周六的午后,阳光正好。凌曦坐在工作室的钢琴前,手指无意识地重复着一段旋律——那是这几天和火箭少女讨论合作曲时,突然从她指尖流淌出来的片段。旋律轻快中带着一丝顽皮,像极了某个午后躲猫猫时的心跳。
手机在这时震动起来。
是杨超越发来的视频邀请——那个新建的、只有三个人的小群。群名被杨超越改成了“周六特工队”,昨天还是“失忆拯救计划”。
凌曦接通,屏幕上同时映出两张脸。
“凌曦!”杨超越的眼睛亮得惊人,背景是某个熟悉的客厅,“下午有安排吗?”
赖美云凑近镜头,脸上带着一种凌曦觉得莫名熟悉却又说不清来由的狡黠笑容:“来玩点好玩的。”
那种笑容凌曦的心脏漏跳了一拍。她好像在哪里见过这个表情,在很久很久以前,在某个阳光同样灿烂的下午。
“玩什么?”她听见自己问,声音里带着自己都没察觉的期待。
“来了就知道。”杨超越神秘地眨眨眼,“地址发你了,快点哦!过时不候!”
视频挂断后,凌曦盯着手机看了几秒。那个地址她认得,是火箭少女现在的集体公寓。她起身换了件简单的白t恤和牛仔裤,给陈姐发了条消息:“我去找超越和小七。”
陈姐的回复很快,只有两个字:“玩得开心。”
又是这句话。凌曦抿了抿唇,拿起背包出了门。
四十分钟后,她站在公寓楼下。盛夏的风带着热浪,蝉鸣声不绝于耳。她按了门铃,几乎立刻,单元门“咔哒”一声开了。
电梯直达顶层。门开的瞬间,杨超越和赖美云一左一右地等在门口,像两个等着同伙来汇合的“共犯”。
两人都穿着休闲的家居服——杨超越是印着卡通恐龙的宽大t恤,赖美云是白色背心和牛仔短裤。看到凌曦,两人同时露出那种让凌曦心跳加速的笑容。
那笑容里有某种默契的期待,有恶作剧前的兴奋,还有一种只有她们三人能懂的、深植于时光中的约定。

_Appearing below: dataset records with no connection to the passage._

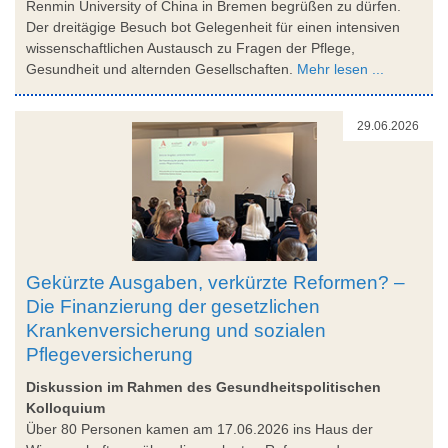
Renmin University of China in Bremen begrüßen zu dürfen.
Der dreitägige Besuch bot Gelegenheit für einen intensiven
wissenschaftlichen Austausch zu Fragen der Pflege,
Gesundheit und alternden Gesellschaften.
Mehr lesen ...
29.06.2026
Gekürzte Ausgaben, verkürzte Reformen? –
Die Finanzierung der gesetzlichen
Krankenversicherung und sozialen
Pflegeversicherung
Diskussion im Rahmen des Gesundheitspolitischen
Kolloquium
Über 80 Personen kamen am 17.06.2026 ins Haus der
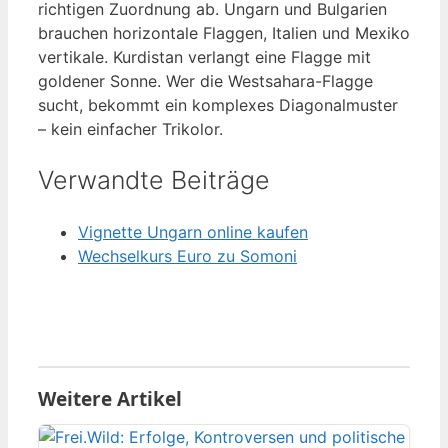
richtigen Zuordnung ab. Ungarn und Bulgarien
brauchen horizontale Flaggen, Italien und Mexiko
vertikale. Kurdistan verlangt eine Flagge mit
goldener Sonne. Wer die Westsahara-Flagge
sucht, bekommt ein komplexes Diagonalmuster
– kein einfacher Trikolor.
Verwandte Beiträge
Vignette Ungarn online kaufen
Wechselkurs Euro zu Somoni
Weitere Artikel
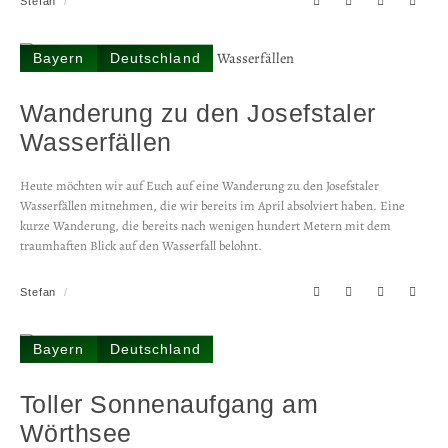
Stefan
Bayern
Deutschland
Wanderung zu den Josefstaler
Wasserfällen
Heute möchten wir auf Euch auf eine Wanderung zu den Josefstaler
Wasserfällen mitnehmen, die wir bereits im April absolviert haben. Eine
kurze Wanderung, die bereits nach wenigen hundert Metern mit dem
traumhaften Blick auf den Wasserfall belohnt.
Stefan
Bayern
Deutschland
Toller Sonnenaufgang am
Wörthsee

“欢迎入伙!”杨超越压低声音,却掩不住语气里的雀跃。
赖美云把她拉进公寓,关门前还特意探头看了看走廊:“快,时机正好。”
凌曦被两人拉着穿过玄关,走进宽敞的客厅。午后的阳光透过落地窗倾泻而入,在地板上投下明亮的光斑。而在那片光斑之中——
九个人以各种姿势沉睡着。
孟美岐蜷在长沙发上,怀里紧抱着一个靠枕;吴宣仪和段奥娟挤在单人沙发里,头靠着头;张紫宁躺在地毯上,身边散落着乐谱;徐梦洁陷在窗边的懒人沙发里,手机还握在手中;开放式餐厅那边,yay趴在餐桌上,傅菁仰躺在椅子上,sunnee和李紫婷则靠在一起坐在窗台边。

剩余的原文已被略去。